# How many common points have f and g function graphs in the interval <0;2pi> ?

## a) $f \left(x\right) = \cos x$ $g \left(x\right) = 1 - \sin x$ I can do this by graphing, but I want to know how to do this without graphs.

Oct 22, 2017

intersection points are $\left(0 , 1\right)$ and $\left(\frac{\pi}{2} , 0\right)$

#### Explanation:

We can solve algebraically.
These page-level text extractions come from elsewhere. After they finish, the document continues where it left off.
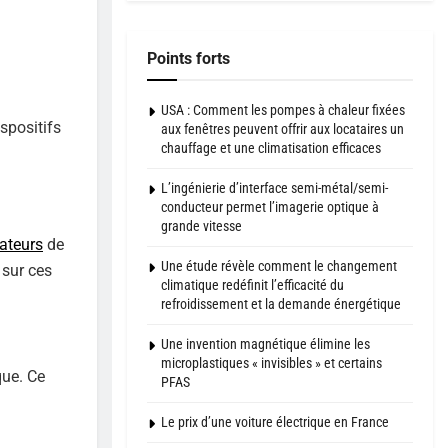
Points forts
USA : Comment les pompes à chaleur fixées
spositifs
aux fenêtres peuvent offrir aux locataires un
chauffage et une climatisation efficaces
L’ingénierie d’interface semi-métal/semi-
conducteur permet l’imagerie optique à
grande vitesse
ateurs
de
Une étude révèle comment le changement
 sur ces
climatique redéfinit l’efficacité du
refroidissement et la demande énergétique
Une invention magnétique élimine les
microplastiques « invisibles » et certains
que. Ce
PFAS
Le prix d’une voiture électrique en France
We know that $y = \cos x$ and $y = 1 - \sin x$, so we can substitute $f \left(x\right)$ into $g \left(x\right)$ or vice versa.

$\cos x = 1 - \sin x$

$\cos x + \sin x = 1$

${\cos}^{2} x + {\sin}^{2} x + 2 \sin x \cos x = 1$

$1 + 2 \sin x \cos x = 1$

$2 \sin x \cos x = 0$

$\sin \left(2 x\right) = 0$

$2 x = 0 \mathmr{and} \pi$

$x = 0 \mathmr{and} \frac{\pi}{2}$

We check to make sure neither roots are extraneous:

cos(0) + sin(0) =^? 1

1 + 0 = 1 color(green)(√)

ALSO

cos(pi/2) + sin(pi/2) =^? 1

0 + 1 = 1 color(green)(√)

Hence, the graphs intersect at $\left(0 , 1\right)$ and $\left(\frac{\pi}{2} , 0\right)$. The graph confirms.

Hopefully this helps!